Bu haftaki (15 Aralık) duruşmada savcılık esas hakkındaki mütalaasını sundu. Büyük oranda iddianame çerçevesinde yazılmış bir mütalaa bu. Bundan sonraki aşama, müdahil avukatların da esas hakkındaki görüşlerini sunmaları. Bunun için teamül olarak avukatlara bir süre verilir. Ancak 15 Aralık’ta yapılan celsede mahkeme heyeti müdahil avukatlara, yani Dink ailesinin avukatlarına esas hakkındaki görüşlerini sunmaları için iki gün süre verdi. Üstelik, avukatlardan Hakan Bakırcıoğlu duruşmada iki ya da iki buçuk ay gibi bir süreye ihtiyaçları olduğunu beyan etmişken.
Avukatların soruşturmanın genişlemesi yönündeki taleplerinin de kabul edilmediği hatırlandığında, açıkça, dosyayı derdest etme yönünde bir tutum olduğu görülüyor. Yani, bırakın iki - iki buçuk ay gibi bir süreyi, iki gün süre vermek, müdahil avukatlara “Sizin diyecekleriniz mahkeme için bir önem taşımıyor” demektir. Bu dava zaten baştan beri bazı kamu görevlileri ve diğer sivil kesimler sürece dâhil edilmediği için eksik yürüyen bir davaydı. Bu gelişmeyle süreç daha da sıkıntılı bir hâl almış oluyor.
Davayla ilgili bir başka büyük soru işareti de, mahkeme heyetinin sürekli olarak değişmesi. Kamu görevlilerinin yargılandığı bu davada mahkeme heyeti tam dört kez değişti.
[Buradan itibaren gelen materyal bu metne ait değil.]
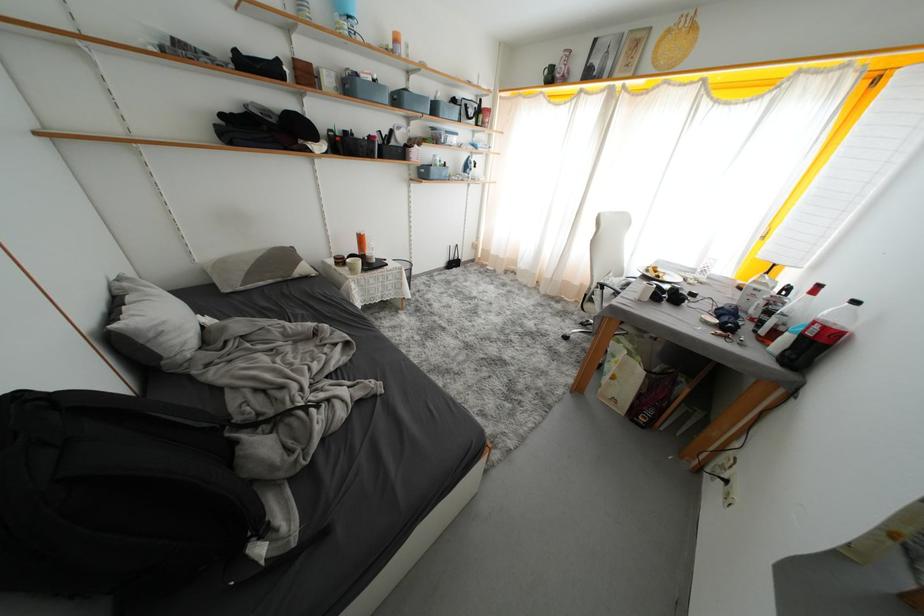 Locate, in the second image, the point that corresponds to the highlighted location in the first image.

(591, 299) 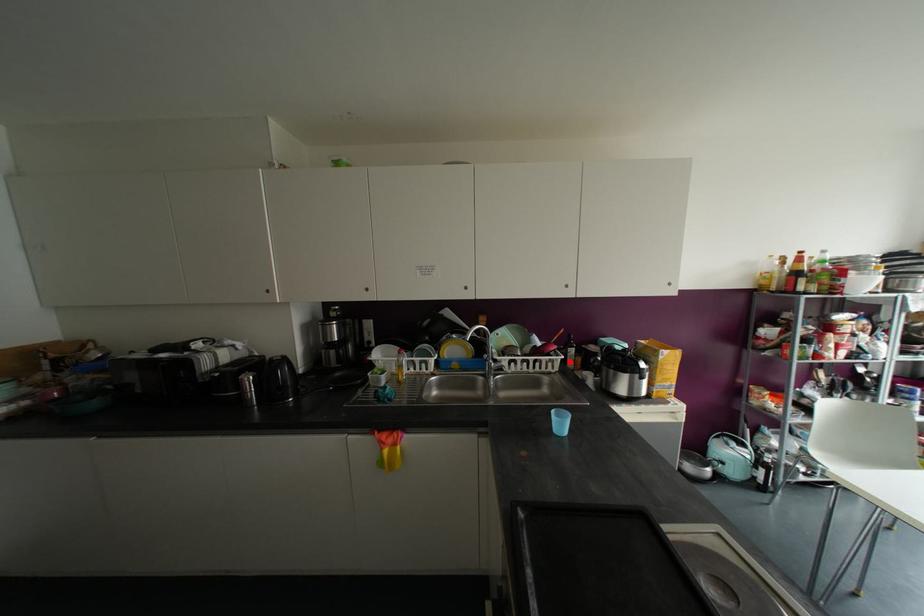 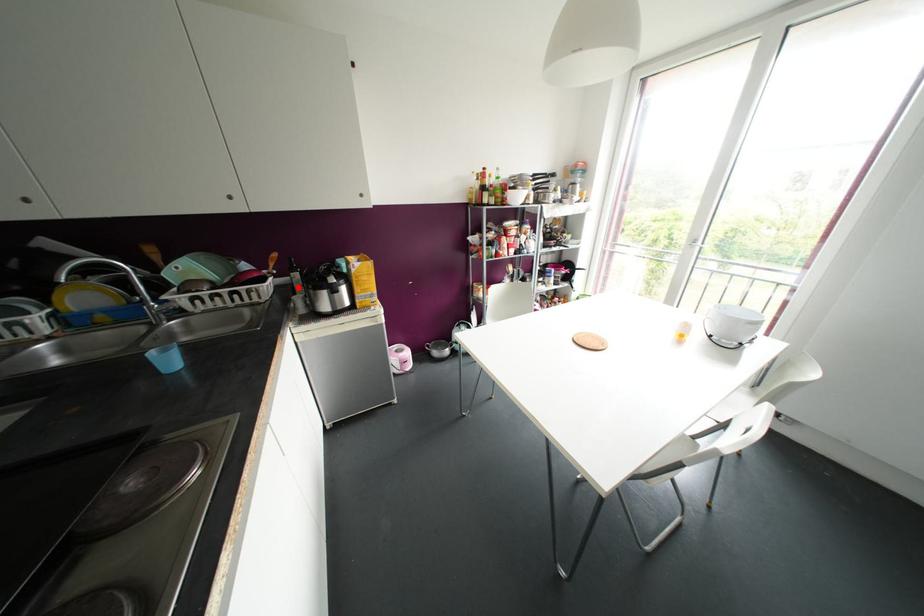 I am providing you with two images of the same scene from different viewpoints. A red point is marked on the first image and another point is marked on the second image. Is the marked point in image1 the same physical position as the marked point in image2?

Yes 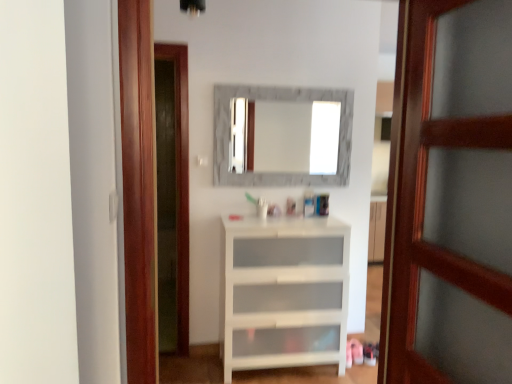 Locate an element on the screen. Image resolution: width=512 pixels, height=384 pixels. white glossy cabinet at center is located at coordinates (283, 293).

From a real-world perspective, is marble frame mirror at center on top of wooden door at right?

Yes, from a real-world perspective, marble frame mirror at center is over wooden door at right

What's the angular difference between marble frame mirror at center and wooden door at right's facing directions?

marble frame mirror at center and wooden door at right are facing 90.8 degrees away from each other.

At what (x,y) coordinates should I click in order to perform the action: click on door lying below the marble frame mirror at center (from the image's perspective). Please return your answer as a coordinate pair (x, y). Image resolution: width=512 pixels, height=384 pixels. Looking at the image, I should click on (450, 197).

Is marble frame mirror at center oriented away from wooden door at right?

No.

Is white glossy cabinet at center aimed at white glossy cabinet at center?

No, white glossy cabinet at center is not facing towards white glossy cabinet at center.

Considering the positions of objects white glossy cabinet at center and white glossy cabinet at center in the image provided, who is behind, white glossy cabinet at center or white glossy cabinet at center?

white glossy cabinet at center is more distant.

How many degrees apart are the facing directions of white glossy cabinet at center and white glossy cabinet at center?

They differ by 1.83 degrees in their facing directions.

From the image's perspective, does white glossy cabinet at center appear lower than white glossy cabinet at center?

Indeed, from the image's perspective, white glossy cabinet at center is shown beneath white glossy cabinet at center.

Is white glossy cabinet at center to the right of wooden door at right from the viewer's perspective?

Incorrect, white glossy cabinet at center is not on the right side of wooden door at right.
Her gelen heyet dosyaya ne kadar vâkıf oldu bilemiyoruz ama makul bir süre için bile görevde kalamadan başka görevlere atandılar. Bu durum da davanın seyrine dair soru işareti yaratıyor.
Dink ailesinin avukatları, 17 Aralık'taki duruşmada mahkemenin iki gün süre vermesini eleştirerek, bu kadar kısa sürede görüş hazırlanamayacağını belirterek esas hakkındaki görüşlerini sunmadılar. Mahkemeye verdikleri beyanda 14 yıllık davanın kapsamına dikkat çektiler ve savcılığa esas hakkındaki mütalaasını sunması için yaklaşık iki ay süre verildiğini hatırlattılar.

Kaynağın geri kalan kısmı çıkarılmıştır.